Sluiten Toegevoegd aan Mijn programma.
Sluiten Verwijderd uit Mijn programma.
Terug Home

NVvP

woensdag 10 april 2013 13:00 - 13:30u

P12 Kallmann-syndroom en paranoïde schizofrenie: yoeval of associatie?

Verhoeven, W.M.A., Egger, J.I.M., Onderwater, T.A.M., Hovens, J.E., Leeuw, N. de, Hoefsloot, E.H.

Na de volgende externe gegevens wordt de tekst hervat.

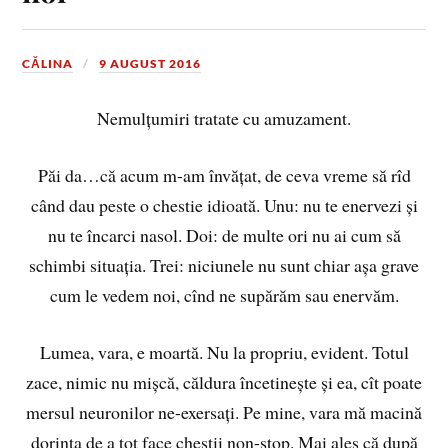
CĂLINA
9 AUGUST 2016
Nemulțumiri tratate cu amuzament.
Păi da…că acum m-am învățat, de ceva vreme să rîd
când dau peste o chestie idioată. Unu: nu te enervezi și
nu te încarci nasol. Doi: de multe ori nu ai cum să
schimbi situația. Trei: niciunele nu sunt chiar așa grave
cum le vedem noi, cînd ne supărăm sau enervăm.
Lumea, vara, e moartă. Nu la propriu, evident. Totul
zace, nimic nu mișcă, căldura încetinește și ea, cît poate
mersul neuronilor ne-exersați. Pe mine, vara mă macină
dorința de a tot face chestii non-stop. Mai ales că după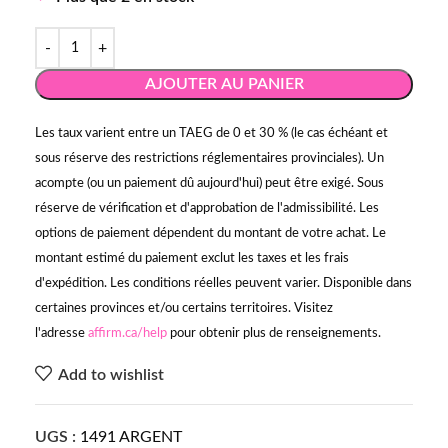
AJOUTER AU PANIER
Les taux varient entre un TAEG de 0 et 30 % (le cas échéant et
sous réserve des restrictions réglementaires provinciales). Un
acompte (ou un paiement dû aujourd'hui) peut être exigé. Sous
réserve de vérification et d'approbation de l'admissibilité. Les
options de paiement dépendent du montant de votre achat. Le
montant estimé du paiement exclut les taxes et les frais
d'expédition. Les conditions réelles peuvent varier. Disponible dans
certaines provinces et/ou certains territoires. Visitez
l'adresse
affirm.ca/help
pour obtenir plus de renseignements.
Add to wishlist
UGS :
1491 ARGENT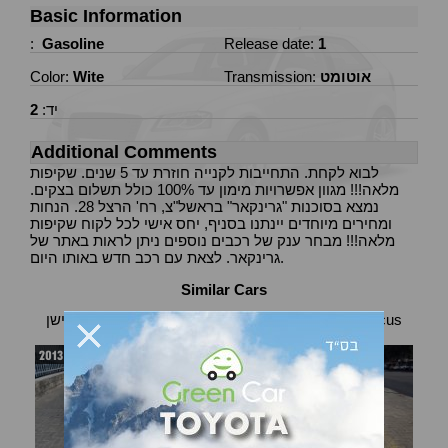
Basic Information
:
Gasoline
Release date:
1
אוטומט
Transmission:
Wite
Color:
יד:
2
Additional Comments
לבוא לקחת. התחייבות לקנייה חוזרת עד 5 שנים. שקיפות
מלאה!!! מגוון אפשרויות מימון עד 100% כולל תשלום בצקים.
נמצא בסוכנות "גרינקאר" בראשל"צ, רח' הרצל 28. הנחות
ומחירים מיוחדים יינתנו בסניף, יחס אישי לכל לקוח שקיפות
מלאה!!! מבחר ענק של רכבים נוספים ניתן לראות באתר של
גרינקאר. לצאת עם רכב חדש באותו היום.
Similar Cars
פורד פקוס סטיישן (Focus
פורד פקוס סטיישן (Focus
station)
station)
2013
2017
131000 km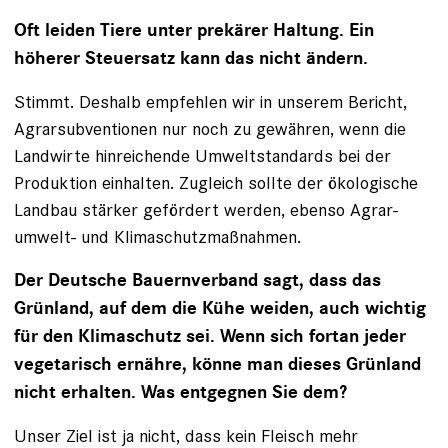
Oft leiden Tiere unter prekärer Haltung. Ein
höherer Steuersatz kann das nicht ändern.
Stimmt. Deshalb empfehlen wir in unserem Bericht,
Agrarsubventionen nur noch zu gewähren, wenn die
Landwirte hinreichende Umweltstandards bei der
Produktion einhalten. Zugleich sollte der ökologische
Landbau stärker gefördert werden, ebenso Agrar­
umwelt- und Klimaschutzmaßnahmen.
Der Deutsche Bauernverband sagt, dass das
Grünland, auf dem die Kühe weiden, auch wichtig
für den Klimaschutz sei. Wenn sich fortan jeder
vegetarisch ernähre, könne man dieses Grünland
nicht erhalten. Was entgegnen Sie dem?
Unser Ziel ist ja nicht, dass kein Fleisch mehr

Categorie(ën): Postersessie

ACHTERGROND

Het syndroom van Kallmann (KS) is een zeldzame en genetisch zeer heterogene aandoening waarvan zowel X-gebonden, autosomaal recessieve en autosomaal dominante vormen zijn gerapporteerd. In de meeste gevallen is het syndroom sporadisch. De voornaamste kenmerken zijn hypothalaam hypogonadisme en hyposmie/anosmie, zonder cognitieve beperkingen. In de jaren negentig werd het verantwoordelijke gen gevonden, KAL1, gelokaliseerd in Xp22.3. In zeer zeldzame gevallen gaat KS gepaard met ernstige verstandelijke beperking, congenitale ichtyosis, oogafwijkingen en eenzijdige aanlegstoornissen van de nier. Hiervoor verantwoordelijk is een deletie Xp22.3 die niet alleen KAL1 omvat maar ook het steroïd sulfatase-gen (STS).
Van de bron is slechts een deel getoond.